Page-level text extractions
::::::::::

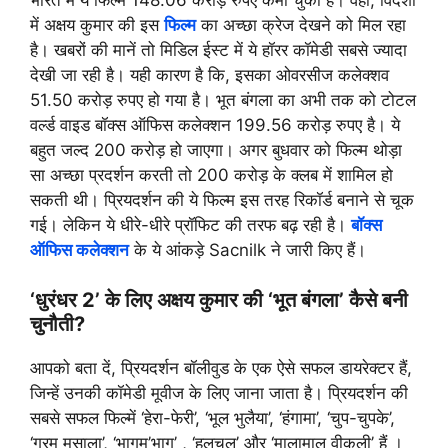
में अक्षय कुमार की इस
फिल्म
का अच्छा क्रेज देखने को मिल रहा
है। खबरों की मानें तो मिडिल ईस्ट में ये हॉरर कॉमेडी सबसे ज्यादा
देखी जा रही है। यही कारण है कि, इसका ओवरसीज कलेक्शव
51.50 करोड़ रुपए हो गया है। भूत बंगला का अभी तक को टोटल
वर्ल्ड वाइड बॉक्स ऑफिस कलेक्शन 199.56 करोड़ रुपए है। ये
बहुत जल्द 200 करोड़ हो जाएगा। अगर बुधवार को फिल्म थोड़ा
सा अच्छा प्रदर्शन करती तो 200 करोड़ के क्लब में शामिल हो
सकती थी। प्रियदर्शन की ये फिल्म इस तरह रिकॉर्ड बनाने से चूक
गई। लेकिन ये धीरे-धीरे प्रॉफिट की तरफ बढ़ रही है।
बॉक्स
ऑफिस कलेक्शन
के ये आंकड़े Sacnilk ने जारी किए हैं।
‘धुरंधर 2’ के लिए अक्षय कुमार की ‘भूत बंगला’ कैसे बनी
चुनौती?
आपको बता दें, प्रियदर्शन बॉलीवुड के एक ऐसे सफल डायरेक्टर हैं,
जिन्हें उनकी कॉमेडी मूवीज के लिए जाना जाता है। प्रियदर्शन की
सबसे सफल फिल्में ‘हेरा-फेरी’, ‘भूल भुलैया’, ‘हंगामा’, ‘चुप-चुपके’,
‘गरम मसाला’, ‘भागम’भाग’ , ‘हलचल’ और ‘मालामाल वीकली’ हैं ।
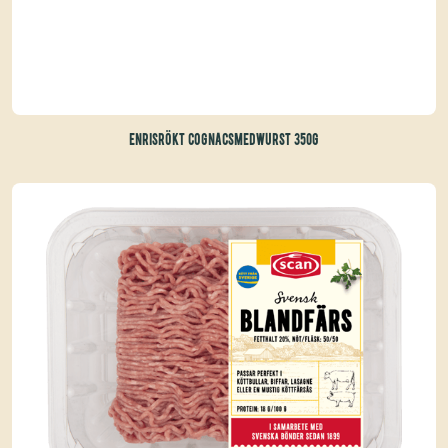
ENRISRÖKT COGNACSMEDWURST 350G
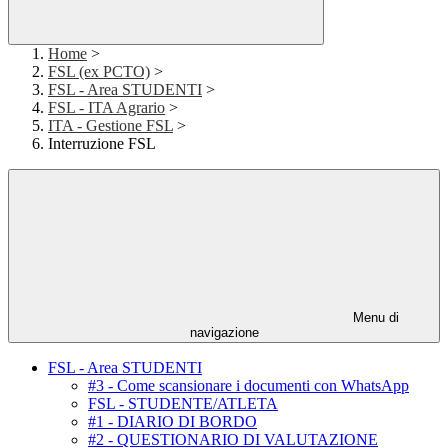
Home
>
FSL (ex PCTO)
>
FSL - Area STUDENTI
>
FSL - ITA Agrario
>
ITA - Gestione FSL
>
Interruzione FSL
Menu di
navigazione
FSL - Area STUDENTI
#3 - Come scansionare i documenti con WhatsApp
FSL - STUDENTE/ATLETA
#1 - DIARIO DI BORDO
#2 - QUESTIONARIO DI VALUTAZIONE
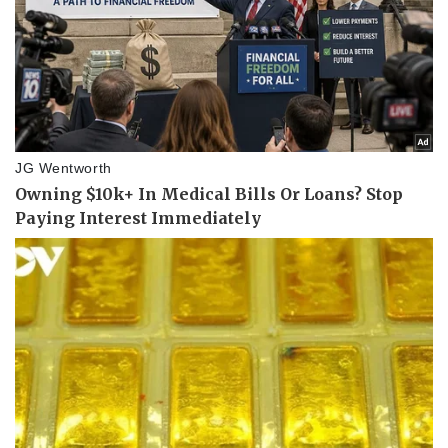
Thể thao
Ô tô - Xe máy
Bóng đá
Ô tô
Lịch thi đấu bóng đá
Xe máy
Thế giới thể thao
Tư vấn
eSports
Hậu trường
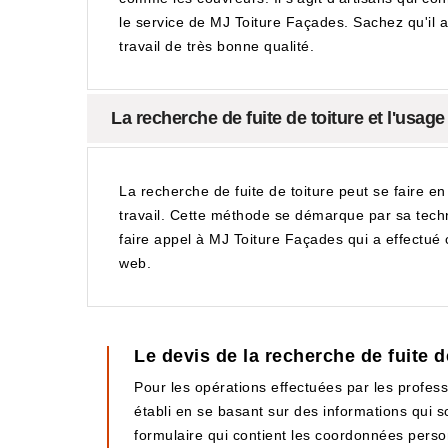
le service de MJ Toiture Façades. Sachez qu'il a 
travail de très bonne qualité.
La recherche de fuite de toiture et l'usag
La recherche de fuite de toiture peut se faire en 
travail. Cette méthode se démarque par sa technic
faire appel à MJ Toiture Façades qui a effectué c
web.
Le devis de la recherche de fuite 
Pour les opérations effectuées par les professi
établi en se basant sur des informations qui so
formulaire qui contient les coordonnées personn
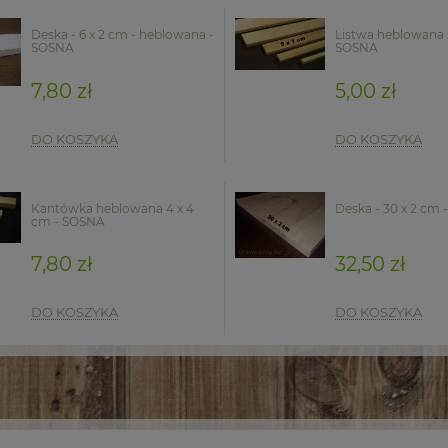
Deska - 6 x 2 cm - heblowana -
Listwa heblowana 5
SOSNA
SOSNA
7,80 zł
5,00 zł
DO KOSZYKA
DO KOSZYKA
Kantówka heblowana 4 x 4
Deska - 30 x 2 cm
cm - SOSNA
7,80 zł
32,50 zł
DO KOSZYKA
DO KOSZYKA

::::::::::

The records above must be copied exactly, with no pictures carried over.

### Your solution
में अक्षय कुमार की इस
फिल्म
का अच्छा क्रेज देखने को मिल रहा
है। खबरों की मानें तो मिडिल ईस्ट में ये हॉरर कॉमेडी सबसे ज्यादा
देखी जा रही है। यही कारण है कि, इसका ओवरसीज कलेक्शव
51.50 करोड़ रुपए हो गया है। भूत बंगला का अभी तक को टोटल
वर्ल्ड वाइड बॉक्स ऑफिस कलेक्शन 199.56 करोड़ रुपए है। ये
बहुत जल्द 200 करोड़ हो जाएगा। अगर बुधवार को फिल्म थोड़ा
सा अच्छा प्रदर्शन करती तो 200 करोड़ के क्लब में शामिल हो
सकती थी। प्रियदर्शन की ये फिल्म इस तरह रिकॉर्ड बनाने से चूक
गई। लेकिन ये धीरे-धीरे प्रॉफिट की तरफ बढ़ रही है।
बॉक्स
ऑफिस कलेक्शन
के ये आंकड़े Sacnilk ने जारी किए हैं।
‘धुरंधर 2’ के लिए अक्षय कुमार की ‘भूत बंगला’ कैसे बनी
चुनौती?
आपको बता दें, प्रियदर्शन बॉलीवुड के एक ऐसे सफल डायरेक्टर हैं,
जिन्हें उनकी कॉमेडी मूवीज के लिए जाना जाता है। प्रियदर्शन की
सबसे सफल फिल्में ‘हेरा-फेरी’, ‘भूल भुलैया’, ‘हंगामा’, ‘चुप-चुपके’,
‘गरम मसाला’, ‘भागम’भाग’ , ‘हलचल’ और ‘मालामाल वीकली’ हैं ।
ENRISRÖKT COGNACSMEDWURST 350G
Home
>
FSL (ex PCTO)
>
FSL - Area STUDENTI
>
FSL - ITA Agrario
>
ITA - Gestione FSL
>
Interruzione FSL
Menu di
navigazione
FSL - Area STUDENTI
#3 - Come scansionare i documenti con WhatsApp
FSL - STUDENTE/ATLETA
#1 - DIARIO DI BORDO
#2 - QUESTIONARIO DI VALUTAZIONE
Thể thao
Ô tô - Xe máy
Bóng đá
Ô tô
Lịch thi đấu bóng đá
Xe máy
Thế giới thể thao
Tư vấn
eSports
Hậu trường
le service de MJ Toiture Façades. Sachez qu'il a 
travail de très bonne qualité.
La recherche de fuite de toiture et l'usag
La recherche de fuite de toiture peut se faire en 
travail. Cette méthode se démarque par sa technic
faire appel à MJ Toiture Façades qui a effectué c
web.
Le devis de la recherche de fuite 
Pour les opérations effectuées par les professi
établi en se basant sur des informations qui so
formulaire qui contient les coordonnées personn
Deska - 6 x 2 cm - heblowana -
Listwa heblowana 5
SOSNA
SOSNA
7,80 zł
5,00 zł
DO KOSZYKA
DO KOSZYKA
Kantówka heblowana 4 x 4
Deska - 30 x 2 cm
cm - SOSNA
7,80 zł
32,50 zł
DO KOSZYKA
DO KOSZYKA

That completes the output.